Spot colors are special premixed inks used instead of, or in addition to, the process color (CMYK) inks. Each spot color requires its own plate on the press. (Because a varnish requires a separate plate, it is considered a spot color, too.)
If you are planning to print an image with spot colors, you need to create spot channels to store the colors. To export spot channels, save the file in DCS 2.0 format or PDF.
Note the following when working with spot colors:
For spot color graphics that have crisp edges and knock out the underlying image, consider creating the additional artwork in a page layout or illustration application.
To apply spot color as a tint throughout an image, convert the image to Duotone mode and apply the spot color to one of the duotone plates. You can use up to four spot colors, one per plate.
The names of the spot colors are printed on the separations.
Spot colors are overprinted on top of the fully composited image. Each spot color is printed in the order it appears in the Channels panel, with the topmost channel printing as the topmost spot color.
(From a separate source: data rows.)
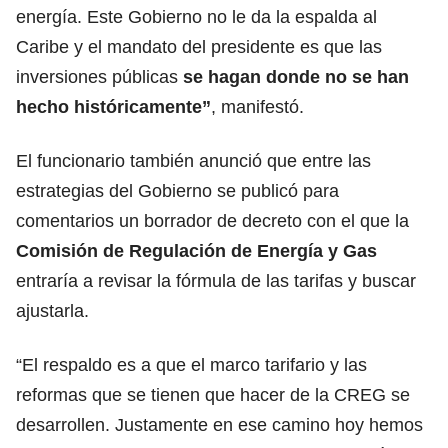
energía. Este Gobierno no le da la espalda al
Caribe y el mandato del presidente es que las
inversiones públicas
se hagan donde no se han
hecho históricamente”
, manifestó.
El funcionario también anunció que entre las
estrategias del Gobierno se publicó para
comentarios un borrador de decreto con el que la
Comisión de Regulación de Energía y Gas
entraría a revisar la fórmula de las tarifas y buscar
ajustarla.
“El respaldo es a que el marco tarifario y las
reformas que se tienen que hacer de la CREG se
desarrollen. Justamente en ese camino hoy hemos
You cannot move spot colors above a default channel in the Channels panel except in Multichannel mode.
You cannot apply spot colors to individual layers.
Printing an image with a spot color channel to a composite color printer will print the spot color at an opacity indicated by the Solidity setting.
You can merge spot channels with color channels, splitting the spot color into its color channel components.
In the New Spot Channel dialog box, click the Color box. Then in the Color Picker, click Color Libraries to choose from a custom color system such as PANTONE or TOYO and choose a color. See Choose a spot color.
If you select a custom color, your print service provider can more easily provide the proper ink to reproduce the image.
This option lets you simulate on‑screen the density of the printed spot color. A value of 100% simulates an ink that completely covers the inks beneath (such as a metallic ink); 0% simulates a transparent ink that completely reveals the inks beneath (such as a clear varnish). You can also use this option to see where an otherwise transparent spot color (such as a varnish) will appear.
The Solidity and color choice options affect only on‑screen previews and composite prints. They have no effect on printed separations.
Use a painting or editing tool to paint in the image. Paint with black to add more spot color at 100% opacity; paint with gray to add spot color with lower opacity.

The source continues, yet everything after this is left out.